Avukat Celal Ülgen devamında şu yorumu yaptı:
“Bu karar doğrultusunda cezaevinde kaldıkları günler ve infaz yasalarının uygulamaları düşüldüğünde 3 yıldan az süreli olduğu için denetimli serbestlik yasasından yararlanacaklardır. Burada sorun yapılacak olan girdi çıktı işlemlerinin ve kapalı cezaevinden açık cezaevine geçiş işlemlerinin nasıl ve hangi sürede uygulanacağı noktasında düğümlenmektedir. Bu konuda savcılığın hazırlayacağı müddetnameyi gördükten sonra süresi içinde infaz savcılığına gerektiği itirazları da yapacağız.

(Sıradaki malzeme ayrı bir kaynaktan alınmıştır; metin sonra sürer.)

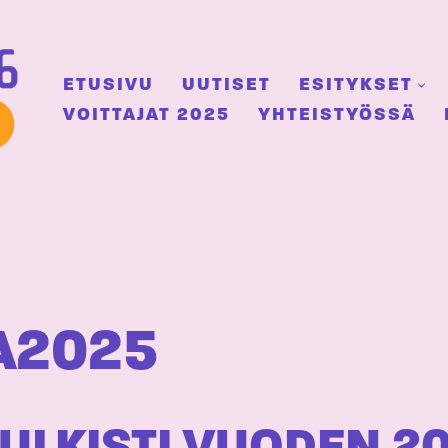
ETUSIVU
UUTISET
ESITYKSET
VOITTAJAT 2025
YHTEISTYÖSSÄ
A2025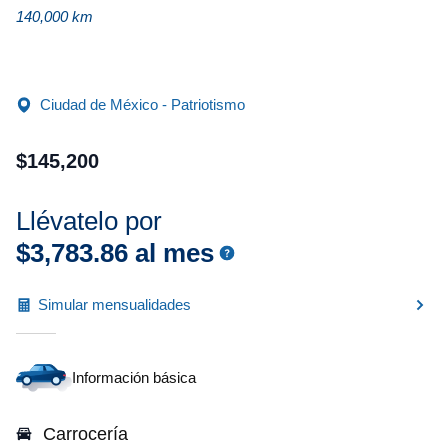
140,000 km
Ciudad de México - Patriotismo
$
145
,
200
Llévatelo por
$
3
,
783
.
86
al mes
Simular mensualidades
Información básica
Carrocería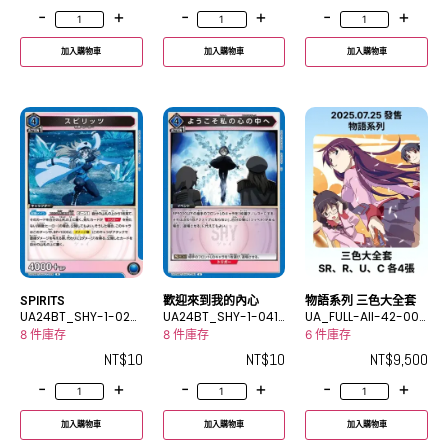
-
+
-
+
-
+
加入購物車
加入購物車
加入購物車
SPIRITS
歡迎來到我的內心
物語系列 三色大全套
UA24BT_SHY-1-024
UA24BT_SHY-1-041
UA_FULL-All-42-000
R
U
0-1
8 件庫存
8 件庫存
6 件庫存
NT$
10
NT$
10
NT$
9,500
-
+
-
+
-
+
加入購物車
加入購物車
加入購物車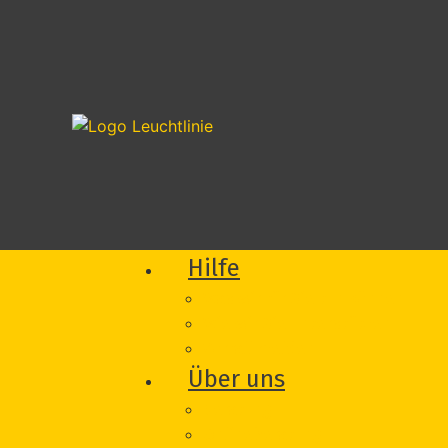
Hilfe
Was wir für Sie tun können
Wie wir Sie unterstützen
Vorfall melden
Über uns
Beratung
Onlineberatung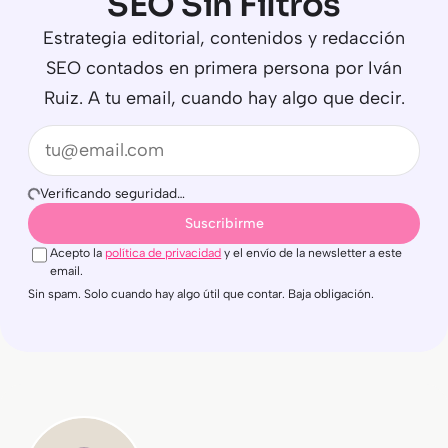
SEO Sin Filtros
Estrategia editorial, contenidos y redacción
SEO contados en primera persona por Iván
Ruiz. A tu email, cuando hay algo que decir.
Email
Verificando seguridad…
Suscribirme
Acepto la
política de privacidad
y el envío de la newsletter a este
email.
Sin spam. Solo cuando hay algo útil que contar. Baja obligación.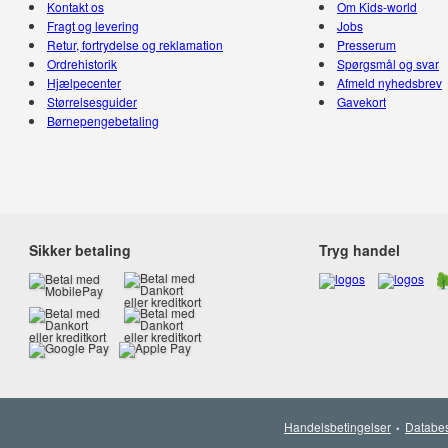
Kontakt os
Om Kids-world
Fragt og levering
Jobs
Retur, fortrydelse og reklamation
Presserum
Ordrehistorik
Spørgsmål og svar
Hjælpecenter
Afmeld nyhedsbrev
Størrelsesguider
Gavekort
Børnepengebetaling
Sikker betaling
Tryg handel
Handelsbetingelser
Databes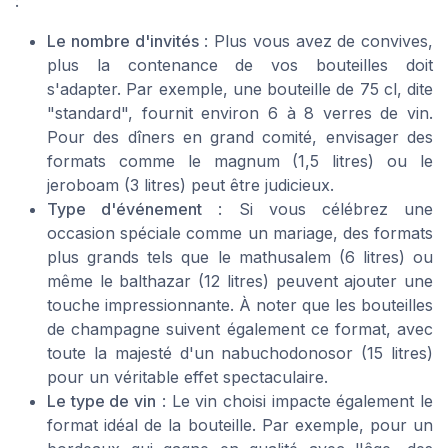
:
Le nombre d'invités
: Plus vous avez de convives,
plus la contenance de vos bouteilles doit
s'adapter. Par exemple, une bouteille de 75 cl, dite
"standard", fournit environ 6 à 8 verres de vin.
Pour des dîners en grand comité, envisager des
formats comme le magnum (1,5 litres) ou le
jeroboam (3 litres) peut être judicieux.
Type d'événement
: Si vous célébrez une
occasion spéciale comme un mariage, des formats
plus grands tels que le mathusalem (6 litres) ou
même le balthazar (12 litres) peuvent ajouter une
touche impressionnante. À noter que les bouteilles
de champagne suivent également ce format, avec
toute la majesté d'un nabuchodonosor (15 litres)
pour un véritable effet spectaculaire.
Le type de vin
: Le vin choisi impacte également le
format idéal de la bouteille. Par exemple, pour un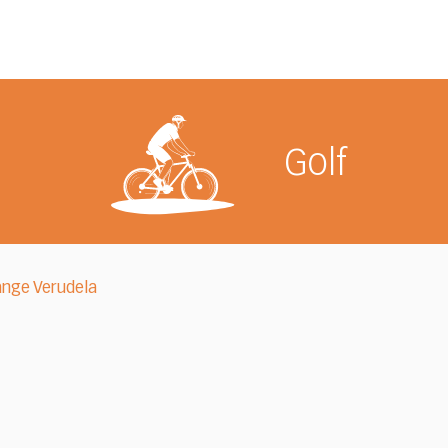
Golf
ange Verudela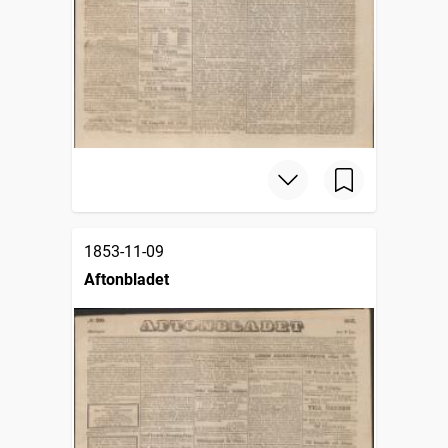
1853-11-09
Aftonbladet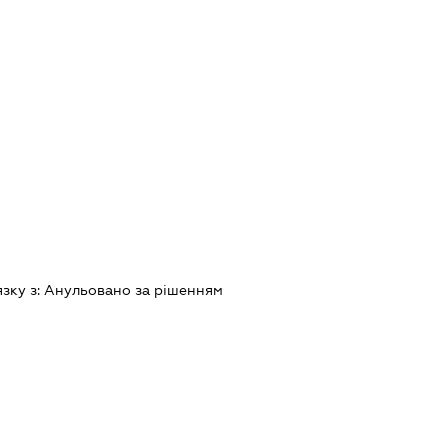
язку з:
Анульовано за рiшенням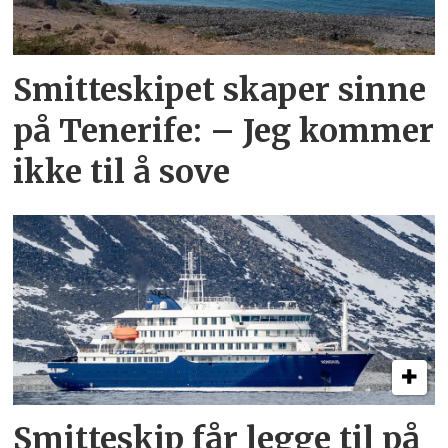
Smitteskipet skaper sinne
på Tenerife: – Jeg kommer
ikke til å sove
Smitteskip får legge til på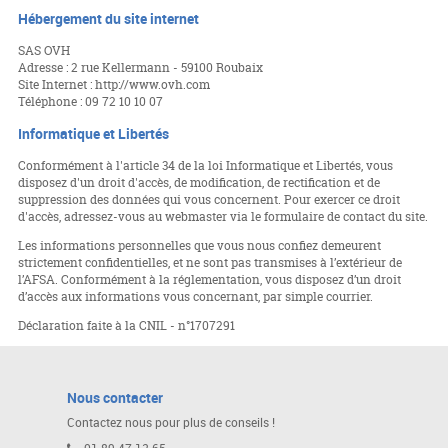
Hébergement du site internet
SAS OVH
Adresse : 2 rue Kellermann - 59100 Roubaix
Site Internet : http://www.ovh.com
Téléphone : 09 72 10 10 07
Informatique et Libertés
Conformément à l'article 34 de la loi Informatique et Libertés, vous
disposez d'un droit d'accès, de modification, de rectification et de
suppression des données qui vous concernent. Pour exercer ce droit
d'accès, adressez-vous au webmaster via le formulaire de contact du site.
Les informations personnelles que vous nous confiez demeurent
strictement confidentielles, et ne sont pas transmises à l’extérieur de
l’AFSA. Conformément à la réglementation, vous disposez d’un droit
d’accès aux informations vous concernant, par simple courrier.
Déclaration faite à la CNIL - n°1707291
Nous contacter
Contactez nous pour plus de conseils !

Bu satırları yazmanın bir avukat için ne kadar zor ve ne kadar üzücü olduğunu tahmin etmenizi isterim. Suç işlemediğini bildiğiniz ve tamamen halkın haber alma hakkına saygı nedeniyle görevlerini yapan gazetecilerin hapis cezası ile mahkum edilmeleri yılların yorgunluğuna biraz daha yorgunluk ve yılgınlık eklemektedir.
Gene de ayakta kalacağız. Haklı olacağız ve haklı kalmayı sürdüreceğiz.
Genç gazeteci arkadaşlarıma bunlar da geçer diyorum.”